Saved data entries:
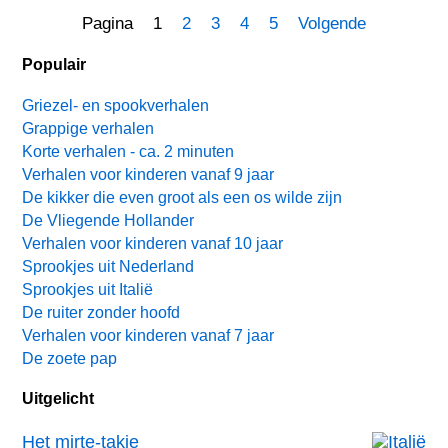
Pagina 1
2
3
4
5
Volgende
Populair
Griezel- en spookverhalen
Grappige verhalen
Korte verhalen - ca. 2 minuten
Verhalen voor kinderen vanaf 9 jaar
De kikker die even groot als een os wilde zijn
De Vliegende Hollander
Verhalen voor kinderen vanaf 10 jaar
Sprookjes uit Nederland
Sprookjes uit Italië
De ruiter zonder hoofd
Verhalen voor kinderen vanaf 7 jaar
De zoete pap
Uitgelicht
Het mirte-takje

What you should do:
Scan the records above for the string "Sprookjes", then copy each line where it turns up.

Answer space:
Sprookjes uit Nederland
Sprookjes uit Italië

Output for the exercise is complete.